A smaller right-wing force, Casa Pound, or House of Pound, in homage to the notoriously anti-Semitic poet Ezra Pound, also said it considers Assad “the legitimate leader of a sovereign state” who is being set upon by terrorist forces. When asked if it had also supported other Arab leaders in the past, a representative of Casa Pound, Adriano Scianca, said that while leaders such as former Egyptian President Mubarak and former Tunisian President Ben Ali did not display the same “courage, determination, or awareness” as Assad, they were certainly better than the entities that replaced them. Scianca also rejected the idea that the majority of public opinion was against Assad, saying it only “exists in the system of the mass media, which is effectively only one version of the facts.”
Casa Pound will also be partnering in June with the European Solidarity Front for Syria for a protest march called “Hands Off Syria.” A European Solidarity Front representative, Matteo Caponetti, said that, for Syrians, supporting Assad “means defending their country, their land, their family, their people,” and pointed to Qatar and Saudi Arabia, two big funders and providers of arms to the rebels, as the true instigators and perpetrators of the Syrian conflict.
Caponetti also mentioned that the National Front in France was one of the most vocal supporters of the same cause, but that “Italy and the rest of Europe has been silent.”
The threat of radical Islam is one that is felt keenly in Italy, and Assad is seen as a “bulwark” against this, explained Vincent Della Sala, an adjunct professor of European studies at the Johns Hopkins University School of Advanced International Studies, or SAIS, in Bologna, Italy. These groups, Della Sala said, “see Assad as a secular authoritarian leader ... who is standing up to the United States and the narrow interests it is promoting.” Intervening in the war, he said, “does little to serve the interests of God and country that these movements hold so dear.”
Della Sala added: “What Casa Pound and similar movements claim is that they stand for ‘God and country’ and that they see the rebel movements in Syria as driven by radical Islam, representing a threat to Christians in that country. Assad is seen as a strong man, which fits into their general view of a leader and as someone who can hold back radical Islam.”
Both Della Sala and Gianfranco Pasquino, the James Anderson senior adjunct professor at SAIS in Bologna, emphasized that these are small movements. “They are very small, and not very influential,” Pasquino said. “From time to time, they may get some votes here or there.”

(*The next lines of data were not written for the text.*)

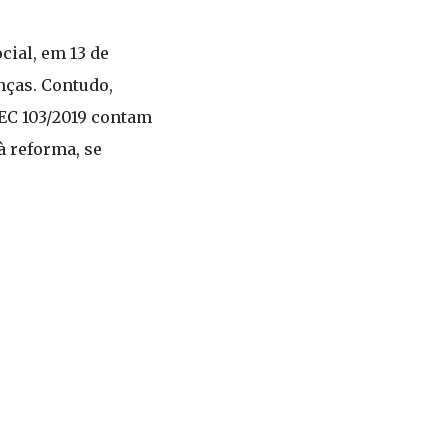
ial, em 13 de
nças. Contudo,
 EC 103/2019 contam
à reforma, se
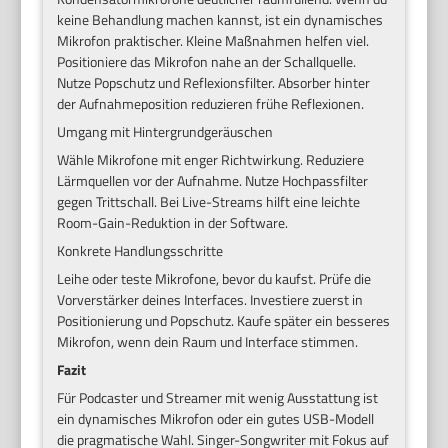
keine Behandlung machen kannst, ist ein dynamisches
Mikrofon praktischer. Kleine Maßnahmen helfen viel.
Positioniere das Mikrofon nahe an der Schallquelle.
Nutze Popschutz und Reflexionsfilter. Absorber hinter
der Aufnahmeposition reduzieren frühe Reflexionen.
Umgang mit Hintergrundgeräuschen
Wähle Mikrofone mit enger Richtwirkung. Reduziere
Lärmquellen vor der Aufnahme. Nutze Hochpassfilter
gegen Trittschall. Bei Live-Streams hilft eine leichte
Room-Gain-Reduktion in der Software.
Konkrete Handlungsschritte
Leihe oder teste Mikrofone, bevor du kaufst. Prüfe die
Vorverstärker deines Interfaces. Investiere zuerst in
Positionierung und Popschutz. Kaufe später ein besseres
Mikrofon, wenn dein Raum und Interface stimmen.
Fazit
Für Podcaster und Streamer mit wenig Ausstattung ist
ein dynamisches Mikrofon oder ein gutes USB-Modell
die pragmatische Wahl. Singer-Songwriter mit Fokus auf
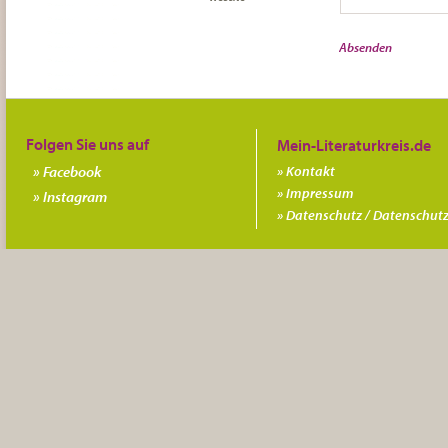
Folgen Sie uns auf
Facebook
Kontakt
Impressum
Instagram
Datenschutz / Datenschutz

Whether the planned collaboration between Casa Pound and the European Solidarity Front in Rome will draw much water to the pro-Assad movement’s mill remains to be seen. Meanwhile, the New York Times has reported that Assad in Damascus continues to insist that the war is “a Western plot to recolonize” Syria, even as diplomats in Washington and at the U.N. in New York continue to wring their hands over what to do. Support a brutal dictator who fires on his own people? Or support the rebels, who were once beacons of hope and are now infected with unsavory anti-American types? At the end of the day, said Archbishop Karim, “What I would like ... is to have peace, and everyone in Syria having a say in the future of Syria.”